In 1990, as the Cold War drew to a close, the 8th Guards and 29th Tank Divisions were reduced to storage bases. To replace the 8th Guards, the 30th Guards Motor Rifle Division, withdrawn from the Central Group of Forces in Czechoslovakia, joined the army. By November of that year, according to CFE Treaty data, the army fielded 238 T-72 tanks, 381 infantry fighting vehicles, and 228 guns, mortars, and MLRS.

==Belorussian Army==
In June 1992 the army was taken over by Belarus after the dissolution of the Soviet Union, and on 12 August 1992 renamed 5th Guards Army Corps.

The 5th Guards Army Corps was still active in September 2001, when the Belarus Minister of Defence, General Lieutenant Leonid Maltsev, congratulated the remaining Belarus Guards units on 60 years of existence.

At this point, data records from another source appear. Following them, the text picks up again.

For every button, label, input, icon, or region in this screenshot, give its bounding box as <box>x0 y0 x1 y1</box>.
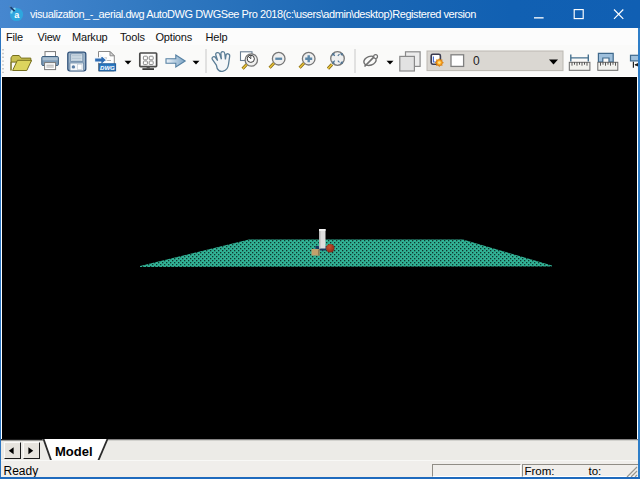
svg-text:0: 0 <box>473 54 480 68</box>
svg-text:DWG: DWG <box>100 65 115 71</box>
svg-text:Model: Model <box>55 444 93 459</box>
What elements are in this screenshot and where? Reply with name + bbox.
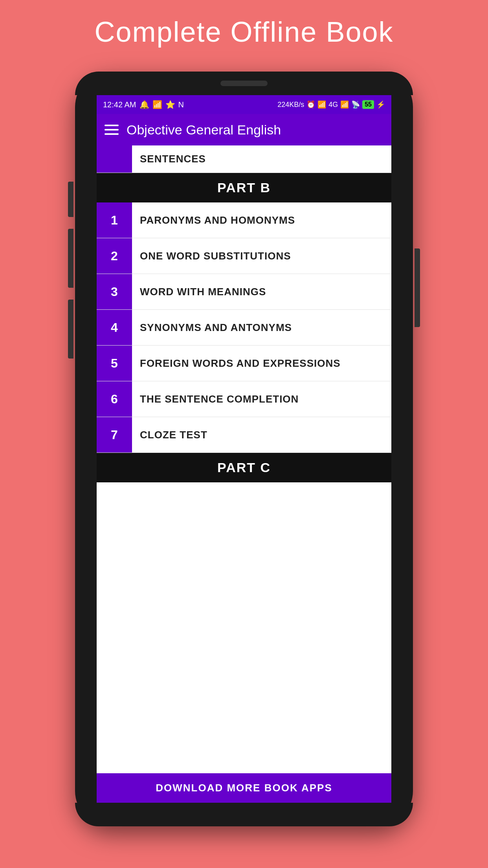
star-icon: ⭐ [165, 100, 175, 109]
signal-icon: 📶 [317, 100, 326, 109]
list-item[interactable]: 7 CLOZE TEST [97, 417, 391, 453]
charging-icon: ⚡ [376, 100, 385, 109]
content-area: SENTENCES PART B 1 PARONYMS AND HOMONYMS… [97, 145, 391, 803]
download-more-button[interactable]: DOWNLOAD MORE BOOK APPS [97, 773, 391, 803]
app-toolbar: Objective General English [97, 114, 391, 145]
notification-icon: 🔔 [139, 100, 149, 109]
item-number-6: 6 [97, 381, 132, 417]
list-item[interactable]: 2 ONE WORD SUBSTITUTIONS [97, 238, 391, 274]
item-label-5: FOREIGN WORDS AND EXPRESSIONS [132, 353, 349, 374]
page-title: Complete Offline Book [94, 16, 393, 48]
phone-top-bar [75, 72, 413, 95]
item-label-3: WORD WITH MEANINGS [132, 281, 274, 303]
list-item[interactable]: 6 THE SENTENCE COMPLETION [97, 381, 391, 417]
item-number-1: 1 [97, 202, 132, 238]
item-label-4: SYNONYMS AND ANTONYMS [132, 317, 300, 338]
item-label-6: THE SENTENCE COMPLETION [132, 388, 306, 410]
side-button-volume-mute[interactable] [68, 182, 73, 217]
item-number-2: 2 [97, 238, 132, 274]
hamburger-menu-button[interactable] [105, 125, 119, 135]
wifi-icon: 📶 [152, 100, 162, 109]
phone-frame: 12:42 AM 🔔 📶 ⭐ N 224KB/s ⏰ 📶 4G 📶 📡 55 ⚡ [75, 72, 413, 826]
item-label-2: ONE WORD SUBSTITUTIONS [132, 245, 299, 267]
wifi2-icon: 📡 [351, 100, 360, 109]
app-title: Objective General English [127, 122, 281, 138]
status-left: 12:42 AM 🔔 📶 ⭐ N [103, 100, 184, 109]
n-icon: N [178, 100, 184, 109]
alarm-icon: ⏰ [306, 100, 315, 109]
partial-sentences-item[interactable]: SENTENCES [97, 145, 391, 173]
status-bar: 12:42 AM 🔔 📶 ⭐ N 224KB/s ⏰ 📶 4G 📶 📡 55 ⚡ [97, 95, 391, 114]
list-item[interactable]: 3 WORD WITH MEANINGS [97, 274, 391, 310]
item-number-4: 4 [97, 310, 132, 345]
item-number-5: 5 [97, 346, 132, 381]
item-label-7: CLOZE TEST [132, 424, 215, 446]
item-number-7: 7 [97, 417, 132, 452]
4g-icon: 4G [328, 101, 338, 109]
phone-speaker [220, 81, 268, 86]
side-button-volume-down[interactable] [68, 300, 73, 359]
list-item[interactable]: 4 SYNONYMS AND ANTONYMS [97, 310, 391, 346]
signal2-icon: 📶 [340, 100, 349, 109]
hamburger-line-3 [105, 133, 119, 135]
list-item[interactable]: 5 FOREIGN WORDS AND EXPRESSIONS [97, 346, 391, 381]
partial-item-number [97, 145, 132, 173]
hamburger-line-1 [105, 125, 119, 126]
battery-indicator: 55 [362, 100, 374, 109]
network-speed: 224KB/s [277, 101, 304, 109]
status-time: 12:42 AM [103, 100, 136, 109]
item-label-1: PARONYMS AND HOMONYMS [132, 210, 303, 231]
hamburger-line-2 [105, 129, 119, 131]
side-button-volume-up[interactable] [68, 229, 73, 288]
side-button-power[interactable] [415, 248, 420, 327]
phone-screen: 12:42 AM 🔔 📶 ⭐ N 224KB/s ⏰ 📶 4G 📶 📡 55 ⚡ [97, 95, 391, 803]
part-b-header: PART B [97, 173, 391, 202]
list-item[interactable]: 1 PARONYMS AND HOMONYMS [97, 202, 391, 238]
phone-bottom-bar [75, 803, 413, 826]
item-number-3: 3 [97, 274, 132, 309]
partial-item-label: SENTENCES [132, 148, 214, 170]
status-right: 224KB/s ⏰ 📶 4G 📶 📡 55 ⚡ [277, 100, 385, 109]
part-c-header: PART C [97, 453, 391, 482]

However, later in 2001, the headquarters of the Ground Forces of the Armed Forces of Belarus was established on its basis.

There is a memorial to the soldiers of the 5th Guards Tank Army at Znamianka, Kirovograd Oblast, in Ukraine.

== Commanders ==
The following officers commanded the army.

- Marshal of Tank Troops Pavel Rotmistrov (22 February 1943 – 8 August 1944)
- Colonel General Mikhail Solomatin (9 August 1944 – 18 August 1944)
- Colonel General Vasily Volsky (19 August 1944 – 16 March 1945)
- Lieutenant General Maxim Sinenko (16 March 1945 – January 1946)
- Colonel General Mikhail Solomatin (January-26 April 1946)
- Lieutenant General Pavel Poluboyarov (27 April 1946 – 23 March 1949)
- Lieutenant General Mikhail Panov (23 March 1949 – 17 September 1951)
- Colonel General Mikhail Katukov (17 September 1951 – 23 June 1955)
- Lieutenant General Pyotr Kalininchenko (23 June 1955 – 16 April 1958)
- Lieutenant General Vladimir Smirnov (13 May 1958 – 7 May 1960)
- Lieutenant General Semyon Kurkotkin (7 May 1960 – 28 January 1965)
- Lieutenant General Boris Likhachev (28 January 1965 – 13 November 1967)
- Lieutenant General Saltan Magometov (13 November 1967 – 2 December 1969)
- Lieutenant General Mikhail Zaitsev (2 December 1969 – 11 August 1972)
- Lieutenant General Valery Belikov (11 August 1972 – 20 May 1974)
- Lieutenant General Vitaly Saltykov (3 June 1974 – 5 November 1976)
- Lieutenant General Ivan Gashkov (5 November 1976 – July 1979)
- Lieutenant General Pyotr Ledyayev (July 1979 – 1982)
- Lieutenant General Vyacheslav Khaydorov (1982–1984)
- Lieutenant General Valery Fursin (1984–1987)
- Lieutenant General Anatoly Ushakov (1987–1989)
- Major General Valery Lagoshin (1989-2 May 1991)
- Lieutenant General Stanislav Rumyantsev (3 May 1991 – 12 September 1992)

== Notes ==

=== Bibliography ===

- Feskov, V.I. (2013). "Вооруженные силы СССР после Второй Мировой войны: от Красной Армии к Советской"
- Glantz, David M. 'Companion to Colossus Reborn' Univ. Press of Kansas, 2005.